Access keys are S3-compatible credentials used to authenticate with object storage. A storage user can hold multiple keys.

Terminal window
enumctl storage keys list --user-id <user-id>

Lists all access keys for a given storage user.

FlagDescription
--user-idObject storage user ID (required)
Terminal window
enumctl storage keys create --user-id <user-id>

Creates a new access key pair for the specified storage user. The secret key is only shown once — make sure to save it.

FlagDescription
--user-idObject storage user ID (required)
Terminal window
enumctl storage keys describe <access-key-id>

Shows details about a specific access key by its S3 key ID.

Terminal window
enumctl storage keys delete <key-id>

Revokes the access key.

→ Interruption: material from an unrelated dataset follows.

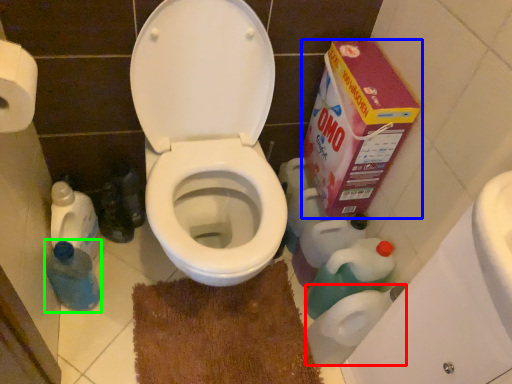 Question: Estimate the real-world distances between objects in this image. Which object is farther from toilet paper (highlighted by a red box), cardboard box (highlighted by a blue box) or cleaning product (highlighted by a green box)?

Choices:
 (A) cardboard box
 (B) cleaning product

Answer: (B)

The underlying S3 credentials stop working immediately.

Terminal window
enumctl storage buckets list

Lists all object storage buckets in the current project.

Terminal window
enumctl storage buckets create --name <bucket-name>

Creates a new bucket in the current project. Bucket names must be globally unique within the cluster and follow S3 bucket naming rules.

FlagDescription
--nameBucket name (required)
Terminal window
enumctl storage buckets delete <bucket-id>

Deletes the bucket. The bucket must be empty. Remove all objects through your S3 client first.